--- What the exercise asks ---
Copy out every line of the data that has the word "have" somewhere in it.

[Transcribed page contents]
↓

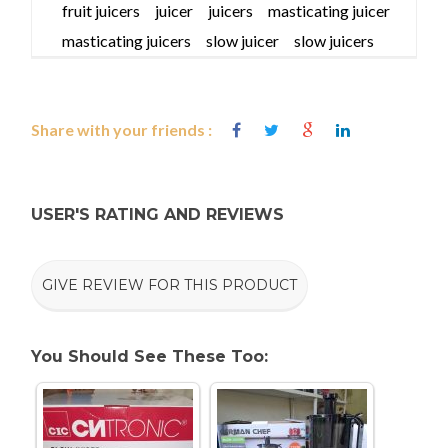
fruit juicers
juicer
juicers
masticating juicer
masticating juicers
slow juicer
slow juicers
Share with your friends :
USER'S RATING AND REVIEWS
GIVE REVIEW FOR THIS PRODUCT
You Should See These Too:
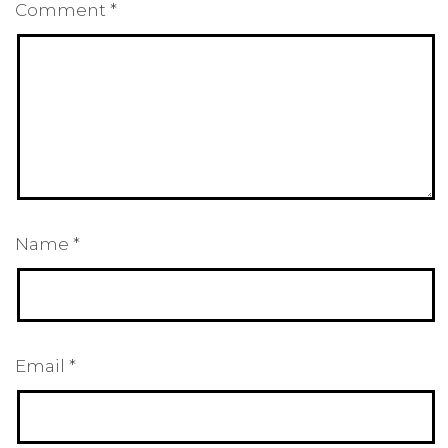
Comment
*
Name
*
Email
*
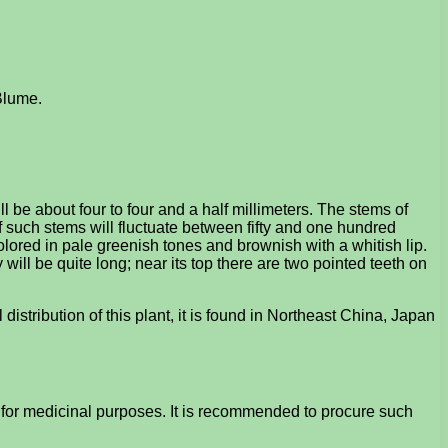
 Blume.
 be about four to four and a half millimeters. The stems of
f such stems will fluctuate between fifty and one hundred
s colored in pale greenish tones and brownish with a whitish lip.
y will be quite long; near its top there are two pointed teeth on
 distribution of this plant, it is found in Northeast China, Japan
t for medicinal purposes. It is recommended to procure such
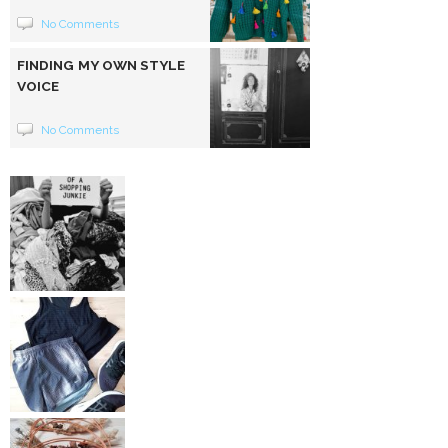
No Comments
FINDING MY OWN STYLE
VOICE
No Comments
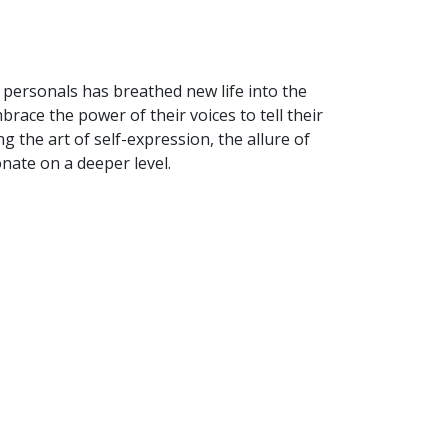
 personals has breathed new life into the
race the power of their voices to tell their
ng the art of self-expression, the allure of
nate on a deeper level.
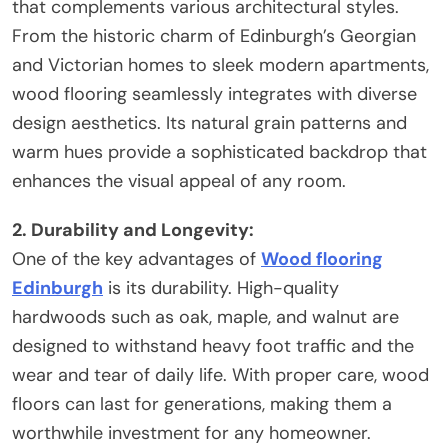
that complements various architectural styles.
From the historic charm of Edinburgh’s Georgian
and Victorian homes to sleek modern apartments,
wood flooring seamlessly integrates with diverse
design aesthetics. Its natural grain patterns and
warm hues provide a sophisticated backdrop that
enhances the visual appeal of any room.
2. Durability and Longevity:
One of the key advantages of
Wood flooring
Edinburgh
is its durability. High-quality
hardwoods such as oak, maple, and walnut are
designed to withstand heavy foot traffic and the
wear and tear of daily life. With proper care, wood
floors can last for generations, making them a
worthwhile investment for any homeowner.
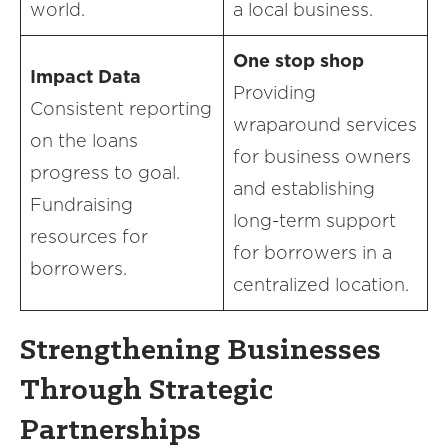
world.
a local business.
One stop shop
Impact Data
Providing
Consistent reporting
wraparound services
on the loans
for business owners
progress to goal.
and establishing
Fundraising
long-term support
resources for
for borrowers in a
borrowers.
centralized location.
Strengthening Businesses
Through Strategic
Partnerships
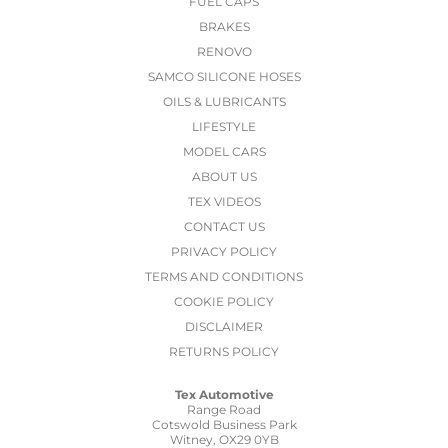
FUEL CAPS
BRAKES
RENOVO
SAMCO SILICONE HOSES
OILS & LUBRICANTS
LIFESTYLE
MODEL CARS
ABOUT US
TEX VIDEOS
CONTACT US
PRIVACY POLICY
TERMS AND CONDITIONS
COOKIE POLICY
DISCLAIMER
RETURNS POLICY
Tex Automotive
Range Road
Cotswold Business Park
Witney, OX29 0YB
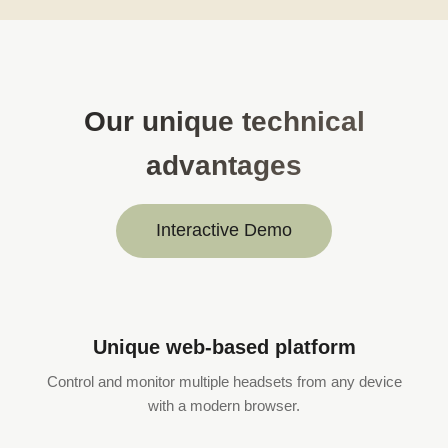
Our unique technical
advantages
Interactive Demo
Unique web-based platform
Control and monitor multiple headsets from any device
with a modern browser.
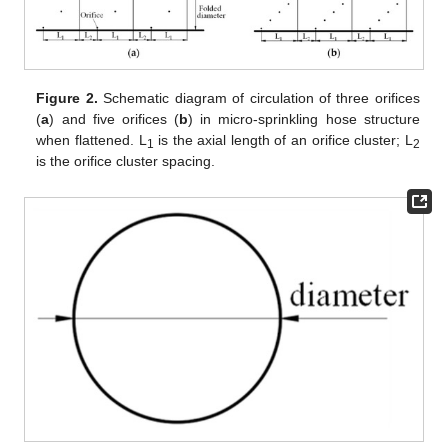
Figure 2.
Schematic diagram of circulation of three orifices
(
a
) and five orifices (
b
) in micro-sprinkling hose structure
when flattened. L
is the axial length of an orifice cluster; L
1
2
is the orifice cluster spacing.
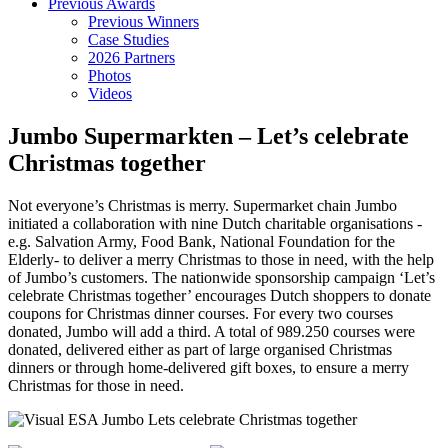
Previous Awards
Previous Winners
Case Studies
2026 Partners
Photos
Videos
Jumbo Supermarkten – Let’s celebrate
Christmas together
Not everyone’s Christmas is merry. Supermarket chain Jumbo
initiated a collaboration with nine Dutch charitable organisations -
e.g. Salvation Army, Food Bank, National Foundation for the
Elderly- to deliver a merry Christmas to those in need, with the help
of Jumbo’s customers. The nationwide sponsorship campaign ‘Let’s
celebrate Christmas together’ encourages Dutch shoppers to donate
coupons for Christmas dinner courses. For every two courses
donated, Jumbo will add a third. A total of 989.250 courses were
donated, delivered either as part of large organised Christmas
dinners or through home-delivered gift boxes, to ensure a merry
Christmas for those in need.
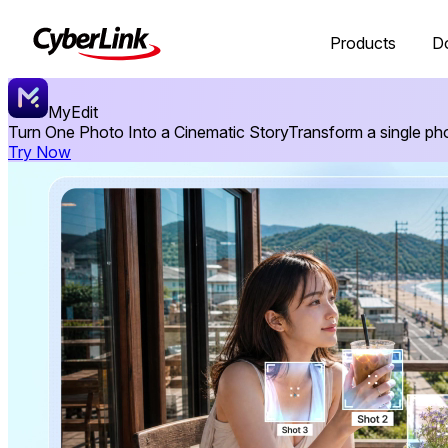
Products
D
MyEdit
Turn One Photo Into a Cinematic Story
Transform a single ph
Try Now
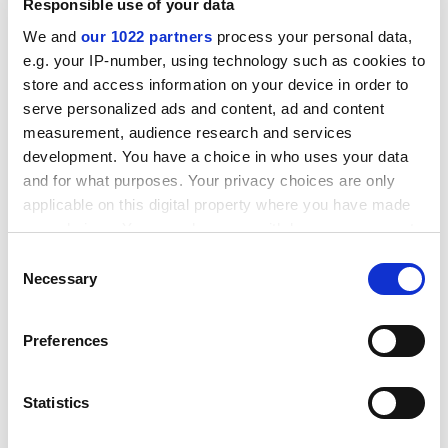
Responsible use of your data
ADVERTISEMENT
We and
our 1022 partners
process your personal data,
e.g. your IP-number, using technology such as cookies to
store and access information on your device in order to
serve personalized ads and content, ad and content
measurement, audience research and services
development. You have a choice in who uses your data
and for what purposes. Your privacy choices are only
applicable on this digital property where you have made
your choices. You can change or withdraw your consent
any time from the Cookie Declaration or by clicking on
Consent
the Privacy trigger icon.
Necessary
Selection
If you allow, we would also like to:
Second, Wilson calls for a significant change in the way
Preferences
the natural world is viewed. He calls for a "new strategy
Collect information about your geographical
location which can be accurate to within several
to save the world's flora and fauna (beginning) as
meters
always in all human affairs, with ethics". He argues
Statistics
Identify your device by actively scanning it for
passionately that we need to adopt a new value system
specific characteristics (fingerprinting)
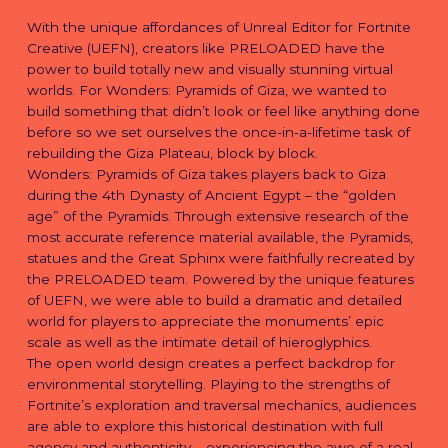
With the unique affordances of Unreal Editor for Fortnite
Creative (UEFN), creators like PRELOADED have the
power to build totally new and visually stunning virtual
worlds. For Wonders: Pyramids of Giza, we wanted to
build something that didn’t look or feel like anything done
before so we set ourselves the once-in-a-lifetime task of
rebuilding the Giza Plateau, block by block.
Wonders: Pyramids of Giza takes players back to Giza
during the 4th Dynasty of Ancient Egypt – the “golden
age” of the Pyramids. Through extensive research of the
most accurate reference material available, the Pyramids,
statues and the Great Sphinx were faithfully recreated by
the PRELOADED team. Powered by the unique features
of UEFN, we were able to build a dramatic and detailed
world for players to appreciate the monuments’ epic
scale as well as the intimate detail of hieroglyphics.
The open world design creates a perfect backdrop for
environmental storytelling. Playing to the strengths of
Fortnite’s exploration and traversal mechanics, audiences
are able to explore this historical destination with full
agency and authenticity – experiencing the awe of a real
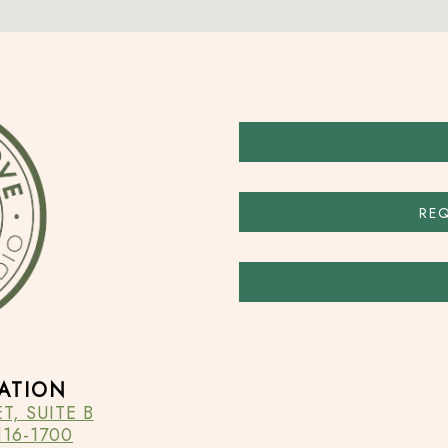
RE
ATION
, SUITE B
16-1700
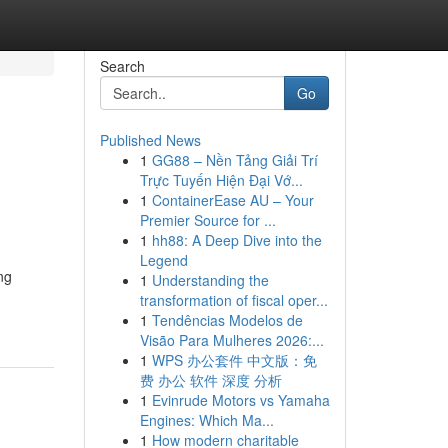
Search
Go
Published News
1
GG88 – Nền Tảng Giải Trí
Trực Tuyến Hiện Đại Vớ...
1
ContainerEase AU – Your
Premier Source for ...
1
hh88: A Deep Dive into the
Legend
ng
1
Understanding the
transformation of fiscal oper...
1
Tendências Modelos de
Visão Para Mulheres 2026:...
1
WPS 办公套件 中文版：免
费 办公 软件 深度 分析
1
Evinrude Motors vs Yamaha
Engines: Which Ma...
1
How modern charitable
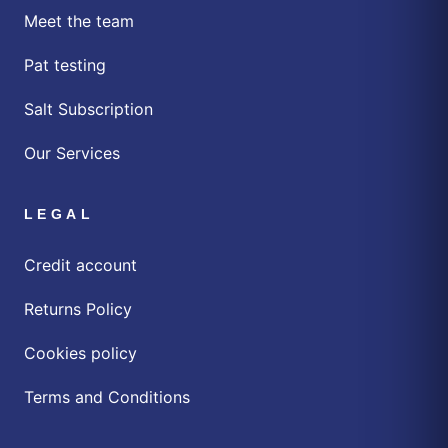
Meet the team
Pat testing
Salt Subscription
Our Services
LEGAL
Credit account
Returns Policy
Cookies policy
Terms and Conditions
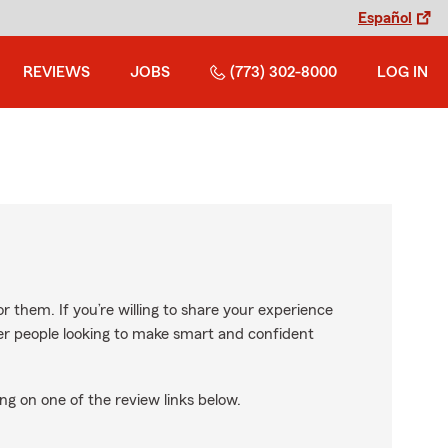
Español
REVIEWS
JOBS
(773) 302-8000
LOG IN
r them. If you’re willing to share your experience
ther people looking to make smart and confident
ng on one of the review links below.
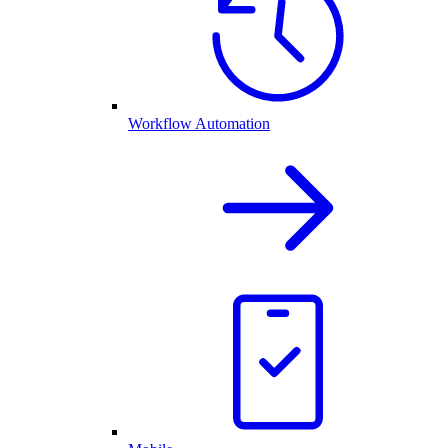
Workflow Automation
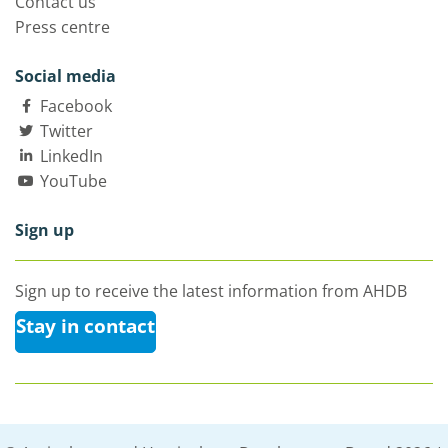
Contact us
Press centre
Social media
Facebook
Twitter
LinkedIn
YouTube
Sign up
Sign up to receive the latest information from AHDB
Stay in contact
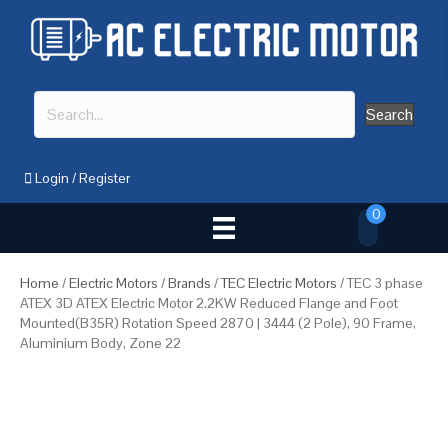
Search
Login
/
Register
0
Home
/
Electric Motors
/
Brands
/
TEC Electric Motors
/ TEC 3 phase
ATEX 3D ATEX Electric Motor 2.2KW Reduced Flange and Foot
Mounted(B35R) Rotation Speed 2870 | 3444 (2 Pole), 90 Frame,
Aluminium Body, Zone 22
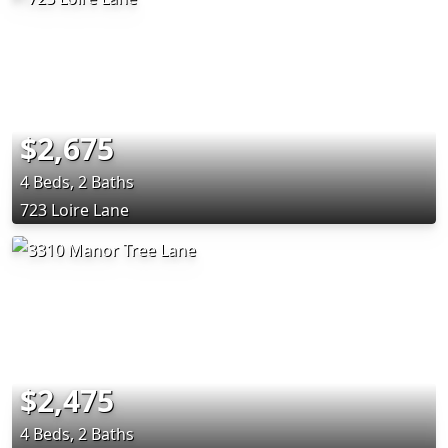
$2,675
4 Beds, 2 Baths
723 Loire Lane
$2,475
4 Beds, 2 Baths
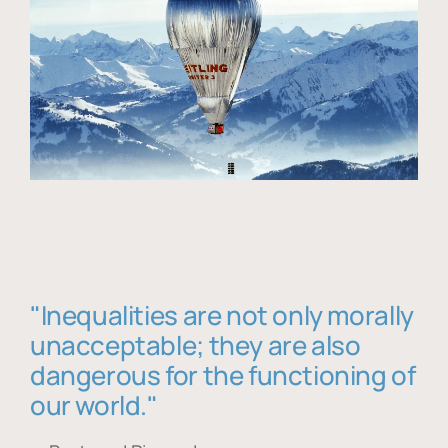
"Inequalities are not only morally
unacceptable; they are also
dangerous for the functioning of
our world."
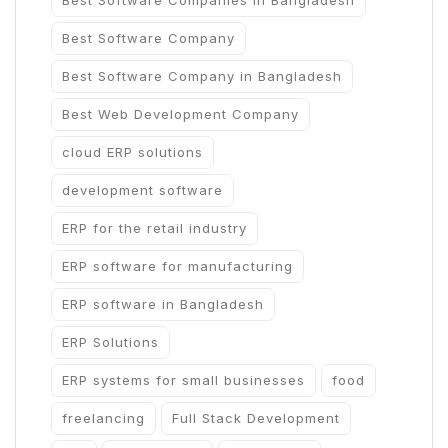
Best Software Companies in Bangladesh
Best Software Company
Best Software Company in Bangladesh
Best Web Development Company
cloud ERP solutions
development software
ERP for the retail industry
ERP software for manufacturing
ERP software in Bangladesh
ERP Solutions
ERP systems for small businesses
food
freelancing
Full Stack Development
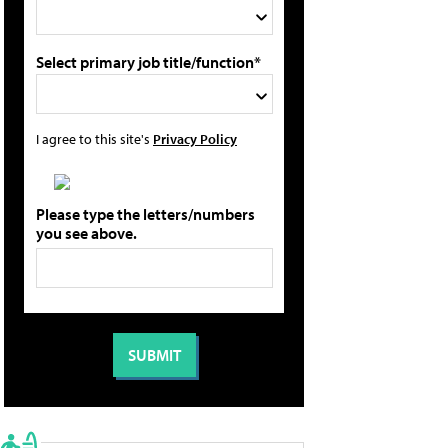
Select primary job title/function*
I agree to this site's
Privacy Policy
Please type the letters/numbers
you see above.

↑

--- Task result ---
development. You have a choice in who uses your data
applicable on this digital property where you have made
Creative (UEFN), creators like PRELOADED have the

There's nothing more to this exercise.